題名 せいこ

作者 安藤富



係から

 九十九年の春、高校の卒展を終えた孫娘を連れ(あるい
は連れられ)皆で出かけた熱海の旅館で、寛いでいる姿を
帰った直後に描く筈が、今年九月の二十三日になって、よ
うやく下図がまとまりました。

 橡の木の葉展/第一回に出品した「戦場ヶ原」は、下図
を暫く、私の住まいで療養しながら描いていましたが、富
にとっては初めての五十号でしたので、筆が遅れたのは大
きさのせいと、九分九厘、思っていた見方が今回、一厘の
側へ傾いています。描こうとする意欲を翌日まで持ち越せ
ません。家事で一日の活力を使い果たし、余力が失われて
しまうのです。

 緻密です。手抜きは、しないのではなく出来ないのでし
ょう。
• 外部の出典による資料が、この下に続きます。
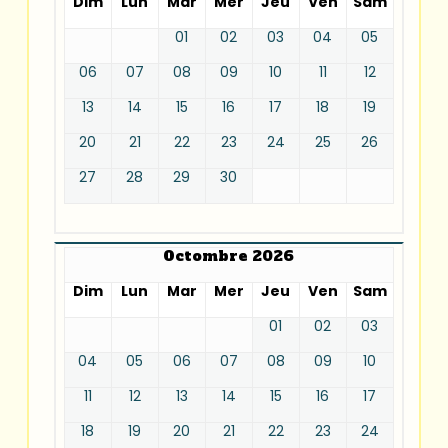
Dim
Lun
Mar
Mer
Jeu
Ven
Sam
01
02
03
04
05
06
07
08
09
10
11
12
13
14
15
16
17
18
19
20
21
22
23
24
25
26
27
28
29
30
Octombre 2026
Dim
Lun
Mar
Mer
Jeu
Ven
Sam
01
02
03
04
05
06
07
08
09
10
11
12
13
14
15
16
17
18
19
20
21
22
23
24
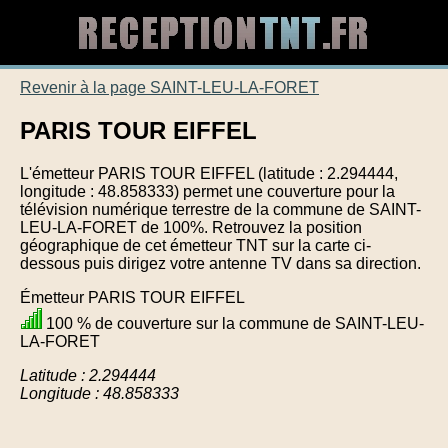
Revenir à la page SAINT-LEU-LA-FORET
PARIS TOUR EIFFEL
L'émetteur PARIS TOUR EIFFEL (latitude : 2.294444,
longitude : 48.858333) permet une couverture pour la
télévision numérique terrestre de la commune de SAINT-
LEU-LA-FORET de 100%. Retrouvez la position
géographique de cet émetteur TNT sur la carte ci-
dessous puis dirigez votre antenne TV dans sa direction.
Émetteur PARIS TOUR EIFFEL
100 % de couverture sur la commune de SAINT-LEU-
LA-FORET
Latitude : 2.294444
Longitude : 48.858333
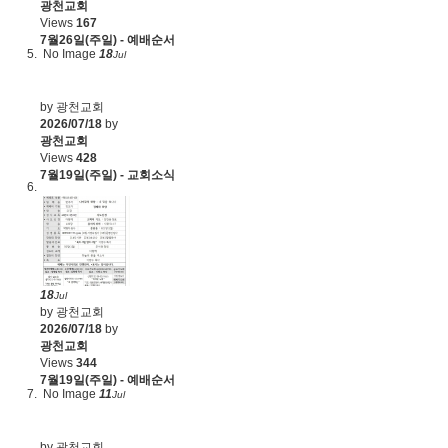
광천교회
Views
167
7월26일(주일) - 예배순서
No Image
18
Jul
by 광천교회
2026/07/18
by
광천교회
Views
428
7월19일(주일) - 교회소식
18
Jul
by 광천교회
2026/07/18
by
광천교회
Views
344
7월19일(주일) - 예배순서
No Image
11
Jul
by 광천교회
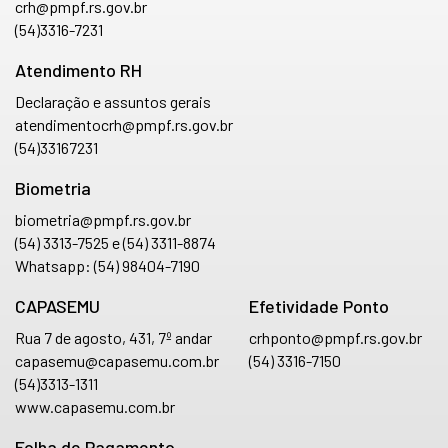
crh@pmpf.rs.gov.br
(54)3316-7231
Atendimento RH
Declaração e assuntos gerais
atendimentocrh@pmpf.rs.gov.br
(54)33167231
Biometria
biometria@pmpf.rs.gov.br
(54) 3313-7525 e (54) 3311-8874
Whatsapp:
(54) 98404-7190
CAPASEMU
Efetividade Ponto
Rua 7 de agosto, 431, 7º andar
crhponto@pmpf.rs.gov.br
capasemu@capasemu.com.br
(54) 3316-7150
(54)3313-1311
www.capasemu.com.br
Folha de Pagamento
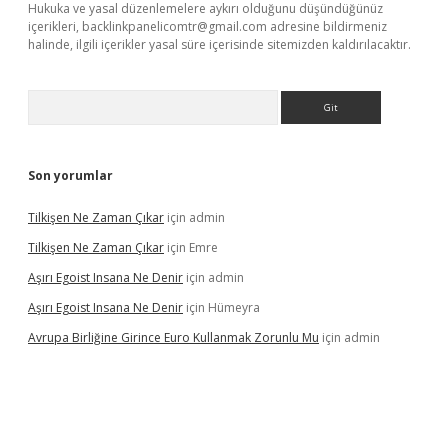
Hukuka ve yasal düzenlemelere aykırı olduğunu düşündüğünüz
içerikleri,
backlinkpanelicomtr@gmail.com
adresine bildirmeniz
halinde, ilgili içerikler yasal süre içerisinde sitemizden kaldırılacaktır.
Arama
Son yorumlar
Tilkişen Ne Zaman Çıkar
için
admin
Tilkişen Ne Zaman Çıkar
için
Emre
Aşırı Egoist Insana Ne Denir
için
admin
Aşırı Egoist Insana Ne Denir
için
Hümeyra
Avrupa Birliğine Girince Euro Kullanmak Zorunlu Mu
için
admin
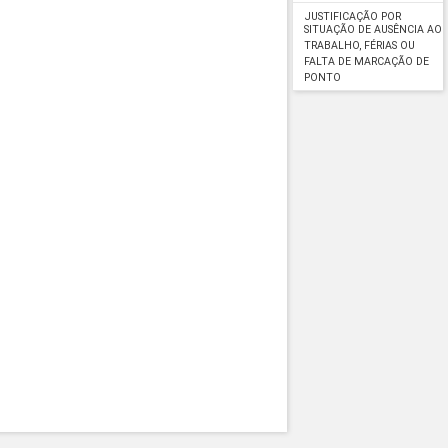
JUSTIFICAÇÃO POR
SITUAÇÃO DE AUSÊNCIA AO
TRABALHO, FÉRIAS OU
FALTA DE MARCAÇÃO DE
PONTO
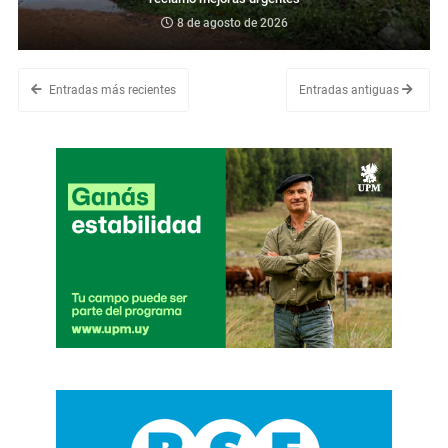
8 de agosto de 2026
Entradas más recientes
Entradas antiguas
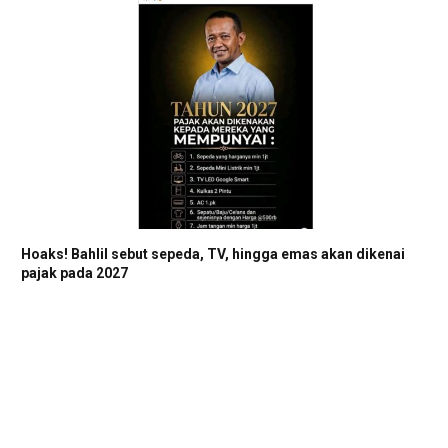
Hoaks! Bahlil sebut sepeda, TV, hingga emas akan dikenai
pajak pada 2027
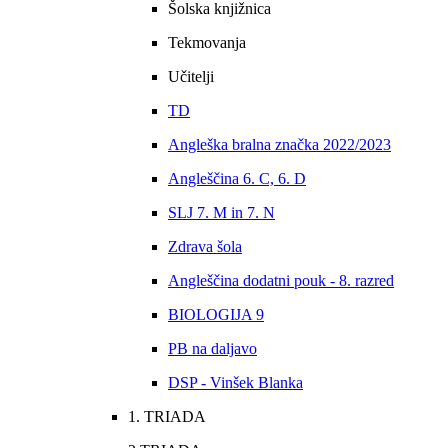
Šolska knjižnica
Tekmovanja
Učitelji
TD
Angleška bralna značka 2022/2023
Angleščina 6. C, 6. D
SLJ 7. M in 7. N
Zdrava šola
Angleščina dodatni pouk - 8. razred
BIOLOGIJA 9
PB na daljavo
DSP - Vinšek Blanka
1. TRIADA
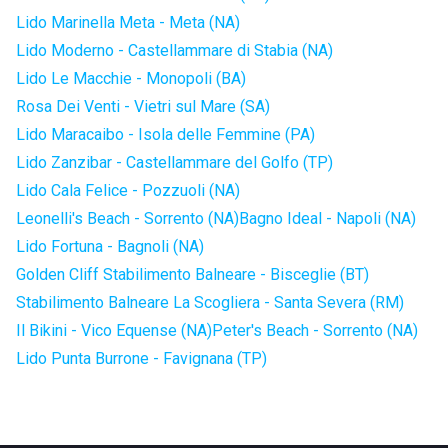
Lido Marinella Meta - Meta (NA)
Lido Moderno - Castellammare di Stabia (NA)
Lido Le Macchie - Monopoli (BA)
Rosa Dei Venti - Vietri sul Mare (SA)
Lido Maracaibo - Isola delle Femmine (PA)
Lido Zanzibar - Castellammare del Golfo (TP)
Lido Cala Felice - Pozzuoli (NA)
Leonelli's Beach - Sorrento (NA)
Bagno Ideal - Napoli (NA)
Lido Fortuna - Bagnoli (NA)
Golden Cliff Stabilimento Balneare - Bisceglie (BT)
Stabilimento Balneare La Scogliera - Santa Severa (RM)
Il Bikini - Vico Equense (NA)
Peter's Beach - Sorrento (NA)
Lido Punta Burrone - Favignana (TP)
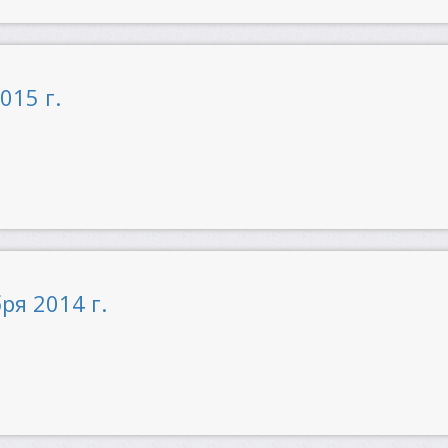
015 г.
ря 2014 г.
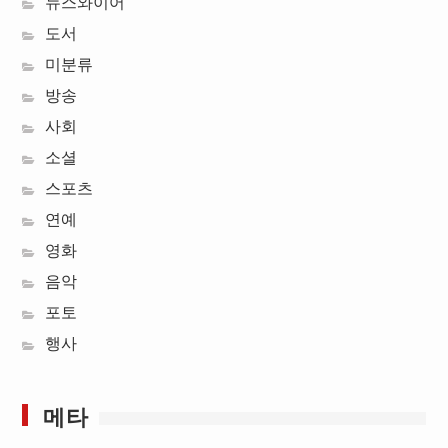
뉴스와이어
도서
미분류
방송
사회
소셜
스포츠
연예
영화
음악
포토
행사
메타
画面を隅々まで計算しながら、残りの日数を数えな
がら取り組んでいますが、「戦場ヶ原」では、下部の落ち
葉をベタ塗りに変えるなど、方針の変更を余儀なくされて
います。

 歳の壁が低かった「ナイル河」では、流れが変化してい
る部分部分に、家族の名前を割り当て描いたそうです。日
光浴に出かける植物園では、枝振りを仔細に観察、落ち葉
を集めるなど対象に極めて誠実。日本画を始めた頃に描い
た牡丹は、写生の際、数えた花びらが、一つは百六枚、今
一つは百何枚と、私の方が聞いた数を忘れています。描く
基本、すべての基本、なのかも知れません。